1. Enthalpy of sublimation of iodine is $24 \mathrm{cal} \mathrm{g}^{-1}$ at $200^{\circ} \mathrm{C}$. If specific heat of $\mathrm{I}{2}(s)$ and $\mathrm{I}{2}$ (vap.) are 0.055 and $0.031 \mathrm{cal} \mathrm{g}^{-1} \mathrm{~K}^{-1}$ respectively, then enthalpy of sublimation of iodine at $250^{\circ} \mathrm{C}$ in $\mathrm{cal} \mathrm{g}^{-1}$ is

(2019 Main, 12 April I)

(a) 2.85

(b) 5.7

(c) 22.8

(d) 11.4

Show Answer

Solution:

Key Idea When $q$ is the amount of heat involved in a system then at constant pressure

$$ q=q_{p} \text { and } C_{p} \Delta T=\Delta H $$

Given reaction :

$$ \mathrm{I}{2}(s) \longrightarrow \mathrm{I}{2}(g) $$

Specific heat of $\mathrm{I}_{2}(s)=0.055 \mathrm{cal} \mathrm{g}^{-1} \mathrm{~K}^{-1}$.

Specific heat of $\mathrm{I}_{2}(\mathrm{vap})=0.031 \mathrm{cal} \mathrm{g}^{-1} \mathrm{~K}^{-1}$.
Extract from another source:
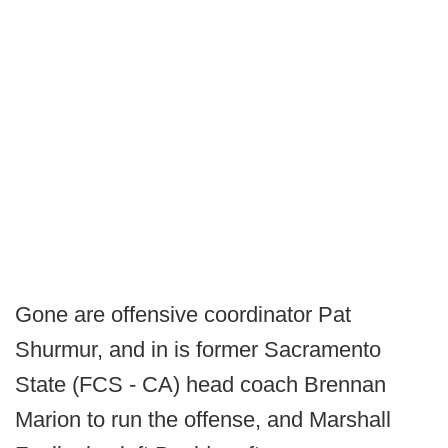
Gone are offensive coordinator Pat
Shurmur, and in is former Sacramento
State (FCS - CA) head coach Brennan
Marion to run the offense, and Marshall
Enthalpy $\left(H_{1}\right)$ of sublimation of iodine $=24 \mathrm{cal} \mathrm{g}^{-1}$

If $q$ is the amount of heat involved in a system then at constant pressure $q=q_{p}$ and

$$ \begin{aligned} \Delta H & =C_{p} \Delta T \ H_{2}-H_{1} & =C_{p}\left(T_{2}-T_{1}\right) \ H_{2} & =H_{1}+\Delta C_{p}\left(T_{2}-T_{1}\right) \ H_{2} & =24+(0.031-0.055)(250-200) \ H_{2} & =24+(-0.024)(50)=24-1.2=22.8 \mathrm{cal} / \mathrm{g} \end{aligned} $$

Thus, the enthalpy of sublimation of iodine at $250^{\circ} \mathrm{C}$ is $22.8 \mathrm{cal} / \mathrm{g}$.